The Matbench python package provides everything needed to use Matbench with your ML algorithm in ~10 lines of code or less. The web pages and repository online contain full result files, citations, methodologies, and code for the algorithms shown.


What can Matbench offer?

This website

  • Leaderboard of results for state-of-the-art materials ML algorithms on standardized test problems
  • Interactively explore and download the tasks on MPContribs-ML, a platform hosted by The Materials Project. See Benchmark Info for links to each dataset.
  • Each and every result is backed by a peer-reviewed publication and/or a jupyter notebook (similar to Papers With Code) - i.e., how were these results were obtained?
  • Glossary of all algorithms' results on the Matbench problems

The Matbench Python package

  • Probe ML algorithms strengths and weaknesses across a wide range of materials property prediction tasks
  • Run a full benchmark in ~10 lines of code
  • Submit results as a PR to the Matbench repo to compare with other algorithms and appear on the leaderboard
  • Benchmark both general purpose ML models as well as algorithms specialized for particular domains

Summary of Matbench's Tasks

Matbench's 13 tasks can be broken down into various categories; it includes both the small - less than 10,000 samples - datasets that characterize experimental materials data as well as larger datasets from computer modelling methods like density functional theory (DFT).
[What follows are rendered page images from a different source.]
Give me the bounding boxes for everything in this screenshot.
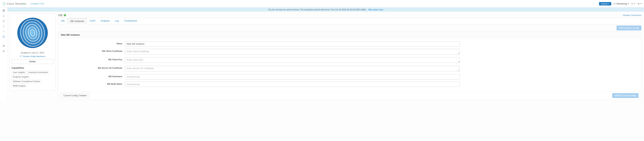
nav-connectors[interactable] bbox=[2, 35, 5, 38]
svg-rect-12 bbox=[4, 9, 5, 10]
nav-dashboard[interactable] bbox=[2, 9, 5, 12]
svg-point-19 bbox=[3, 21, 4, 22]
panel-header: New ISE instance bbox=[58, 32, 641, 38]
label-node-name: ISE Node Name bbox=[61, 82, 125, 85]
monitoring-menu[interactable]: Monitoring bbox=[613, 2, 629, 5]
nav-tools[interactable] bbox=[2, 50, 5, 53]
form-row-hostname: ISE Hostname bbox=[61, 74, 638, 79]
help-icon: ? bbox=[631, 2, 634, 5]
tabs: Info ISE Instances LDAP Endpoint Log Tro… bbox=[58, 18, 641, 24]
tab-info[interactable]: Info bbox=[58, 18, 67, 24]
svg-point-25 bbox=[17, 18, 48, 48]
status-ok-icon bbox=[64, 14, 66, 16]
alert-text: You do not have an active license. The e… bbox=[268, 8, 366, 11]
label-hostname: ISE Hostname bbox=[61, 74, 125, 78]
form-row-name: Name bbox=[61, 41, 638, 47]
nav-topology[interactable] bbox=[2, 14, 5, 17]
svg-point-10 bbox=[638, 4, 638, 4]
delete-button[interactable]: Delete bbox=[12, 59, 54, 64]
browse-connectors-label: Browse Connectors bbox=[623, 14, 641, 16]
label-client-key: ISE Client Key bbox=[61, 57, 125, 61]
brand-text: Cisco Tetrati●n bbox=[7, 2, 26, 5]
brand-post: n bbox=[25, 2, 26, 5]
body-wrap: You do not have an active license. The e… bbox=[0, 7, 644, 100]
nav-settings[interactable] bbox=[2, 30, 5, 33]
brand-area: Cisco Tetrati●n CONNECTOR bbox=[2, 2, 44, 5]
top-header: Cisco Tetrati●n CONNECTOR Default Monito… bbox=[0, 0, 644, 7]
form-row-client-cert: ISE Client Certificate bbox=[61, 49, 638, 55]
svg-point-21 bbox=[3, 36, 5, 38]
tab-troubleshoot[interactable]: Troubleshoot bbox=[121, 18, 140, 24]
label-name: Name bbox=[61, 41, 125, 45]
svg-point-9 bbox=[639, 3, 639, 4]
nav-security[interactable] bbox=[2, 25, 5, 28]
svg-point-2 bbox=[614, 3, 615, 4]
server-ca-textarea[interactable] bbox=[125, 66, 460, 71]
svg-rect-11 bbox=[3, 9, 4, 10]
page-title: ISE bbox=[58, 13, 66, 17]
appliance-row: Tetration Edge Appliance bbox=[12, 55, 54, 58]
help-menu[interactable]: ? bbox=[631, 2, 635, 5]
chevron-left-icon: ‹ bbox=[622, 14, 623, 16]
form-panel: New ISE instance Name ISE Client Certifi… bbox=[58, 31, 641, 100]
client-cert-textarea[interactable] bbox=[125, 49, 460, 54]
svg-point-16 bbox=[3, 16, 3, 17]
nav-maintenance[interactable] bbox=[2, 44, 5, 47]
panel-footer: Cancel Config Creation Verify & Save Con… bbox=[58, 91, 641, 100]
content-column: You do not have an active license. The e… bbox=[8, 7, 644, 100]
monitoring-icon bbox=[613, 2, 616, 5]
label-client-cert: ISE Client Certificate bbox=[61, 49, 125, 52]
caret-down-icon bbox=[634, 3, 635, 4]
scope-selector[interactable]: Default bbox=[599, 2, 611, 5]
form-row-node-name: ISE Node Name bbox=[61, 82, 638, 87]
tab-log[interactable]: Log bbox=[112, 18, 121, 24]
form-row-client-key: ISE Client Key bbox=[61, 57, 638, 63]
main-row: Enabled on July 27, 2019 Tetration Edge … bbox=[8, 12, 644, 100]
capability-tag: Endpoint Insights bbox=[12, 75, 30, 79]
capability-tag: Software Compliance Posture bbox=[12, 79, 42, 83]
settings-icon bbox=[637, 2, 640, 5]
detail-area: ISE ‹ Browse Connectors Info ISE Instanc… bbox=[58, 13, 641, 100]
node-name-input[interactable] bbox=[125, 82, 460, 87]
caret-down-icon bbox=[628, 3, 629, 4]
client-key-textarea[interactable] bbox=[125, 57, 460, 63]
svg-rect-13 bbox=[3, 11, 4, 12]
form-body: Name ISE Client Certificate ISE Client K… bbox=[58, 38, 641, 91]
svg-point-20 bbox=[4, 31, 4, 32]
brand-pre: Cisco Tetrati bbox=[7, 2, 23, 5]
svg-rect-14 bbox=[4, 11, 5, 12]
enabled-date: Enabled on July 27, 2019 bbox=[12, 52, 54, 54]
svg-point-15 bbox=[4, 15, 4, 15]
connector-logo bbox=[16, 16, 50, 50]
tab-ldap[interactable]: LDAP bbox=[87, 18, 98, 24]
header-right: Default Monitoring ? bbox=[599, 2, 642, 5]
link-icon bbox=[20, 55, 22, 58]
sub-toolbar: Add Instance Config bbox=[58, 24, 641, 31]
monitoring-label: Monitoring bbox=[616, 2, 627, 5]
capability-tag: User Insights bbox=[12, 70, 26, 74]
connector-label: CONNECTOR bbox=[30, 3, 44, 5]
hostname-input[interactable] bbox=[125, 74, 460, 79]
browse-connectors-link[interactable]: ‹ Browse Connectors bbox=[622, 14, 641, 16]
capability-tag: MDM Insights bbox=[12, 84, 27, 88]
form-row-server-ca: ISE Server CA Certificate bbox=[61, 66, 638, 72]
brand-dot-icon: ● bbox=[23, 2, 25, 5]
license-alert: You do not have an active license. The e… bbox=[8, 7, 644, 12]
verify-save-button[interactable]: Verify & Save Configs bbox=[612, 93, 638, 98]
tab-ise-instances[interactable]: ISE Instances bbox=[67, 18, 87, 24]
caret-down-icon bbox=[640, 3, 642, 4]
tab-endpoint[interactable]: Endpoint bbox=[98, 18, 112, 24]
name-input[interactable] bbox=[125, 41, 460, 47]
capability-tag: Inventory Enrichment bbox=[27, 70, 49, 74]
sidenav bbox=[0, 7, 8, 100]
caret-down-icon bbox=[608, 3, 610, 4]
cancel-config-button[interactable]: Cancel Config Creation bbox=[61, 93, 89, 98]
alert-action-link[interactable]: Take action now. bbox=[368, 8, 384, 11]
settings-menu[interactable] bbox=[637, 2, 642, 5]
add-instance-config-button[interactable]: Add Instance Config bbox=[616, 25, 641, 30]
detail-header: ISE ‹ Browse Connectors bbox=[58, 13, 641, 17]
svg-rect-24 bbox=[3, 46, 4, 47]
page-title-text: ISE bbox=[58, 13, 63, 17]
nav-applications[interactable] bbox=[2, 19, 5, 22]
appliance-link[interactable]: Tetration Edge Appliance bbox=[22, 55, 46, 57]
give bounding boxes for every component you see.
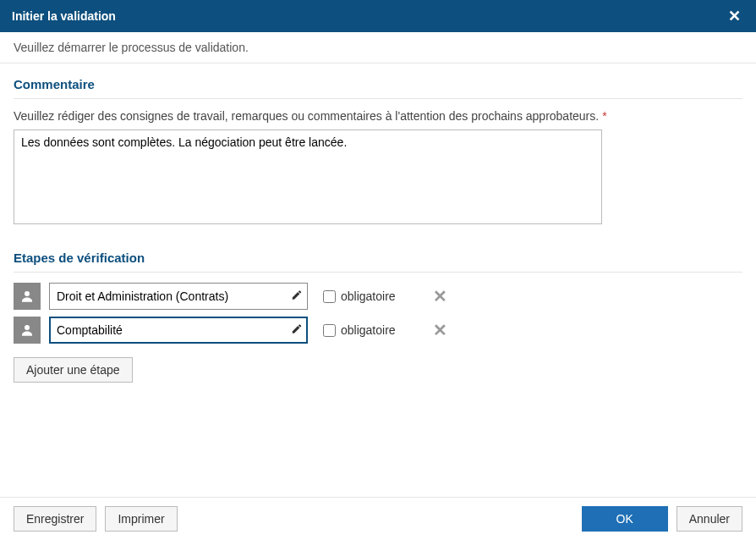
add-step-button[interactable]: Ajouter une étape: [14, 357, 133, 383]
close-icon[interactable]: ✕: [725, 7, 744, 25]
step-row: obligatoire ✕: [14, 317, 742, 344]
footer-left: Enregistrer Imprimer: [14, 506, 178, 532]
steps-heading: Etapes de vérification: [14, 251, 742, 273]
step-input-wrap: [49, 283, 308, 310]
remove-step-icon[interactable]: ✕: [430, 322, 451, 339]
comment-textarea[interactable]: [14, 129, 602, 224]
mandatory-label: obligatoire: [341, 289, 396, 303]
pencil-icon[interactable]: [291, 323, 303, 338]
step-input[interactable]: [49, 317, 308, 344]
person-icon[interactable]: [14, 317, 41, 344]
save-button[interactable]: Enregistrer: [14, 506, 96, 532]
cancel-button[interactable]: Annuler: [677, 506, 742, 532]
required-indicator: *: [602, 109, 606, 123]
dialog-subtitle: Veuillez démarrer le processus de valida…: [0, 32, 756, 63]
footer-right: OK Annuler: [582, 506, 743, 532]
mandatory-checkbox-wrap[interactable]: obligatoire: [323, 323, 396, 337]
svg-point-1: [25, 325, 30, 330]
comment-heading: Commentaire: [14, 77, 742, 99]
dialog-content: Commentaire Veuillez rédiger des consign…: [0, 63, 756, 497]
mandatory-checkbox[interactable]: [323, 290, 336, 303]
comment-label: Veuillez rédiger des consignes de travai…: [14, 109, 742, 123]
dialog-titlebar: Initier la validation ✕: [0, 0, 756, 32]
person-icon[interactable]: [14, 283, 41, 310]
mandatory-label: obligatoire: [341, 323, 396, 337]
dialog-title: Initier la validation: [12, 9, 116, 23]
remove-step-icon[interactable]: ✕: [430, 288, 451, 305]
step-input-wrap: [49, 317, 308, 344]
dialog-footer: Enregistrer Imprimer OK Annuler: [0, 497, 756, 540]
pencil-icon[interactable]: [291, 289, 303, 304]
mandatory-checkbox-wrap[interactable]: obligatoire: [323, 289, 396, 303]
ok-button[interactable]: OK: [582, 506, 668, 532]
svg-point-0: [25, 291, 30, 296]
steps-list: obligatoire ✕ obligatoire ✕: [14, 283, 742, 344]
step-input[interactable]: [49, 283, 308, 310]
comment-label-text: Veuillez rédiger des consignes de travai…: [14, 109, 599, 123]
print-button[interactable]: Imprimer: [105, 506, 177, 532]
mandatory-checkbox[interactable]: [323, 324, 336, 337]
step-row: obligatoire ✕: [14, 283, 742, 310]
Each task in Matbench consists of a three things:

  1. A set of inputs: crystal structures or chemical compositions.
  2. A set of outputs: target properties, such as formation energy.
  3. A test procedure: a way to get a score for your algorithm

The Matbench Python package provides functions for getting the first two (packaged together for each task as a dataset) as well as running the test procedure. See the How to use documentation page to get started.

Citing Matbench

You can find details and results on the benchmark in our paper Benchmarking materials property prediction methods: the Matbench test set and Automatminer reference algorithm. Please consider citing this paper if you use Matbench v0.1 for benchmarking, comparison, or prototyping.

You can cite Matbench using this reference:

Dunn, A., Wang, Q., Ganose, A., Dopp, D., Jain, A. 
Benchmarking Materials Property Prediction Methods: 
The Matbench Test Set and Automatminer Reference Algorithm. 
npj Computational Materials 6, 138 (2020).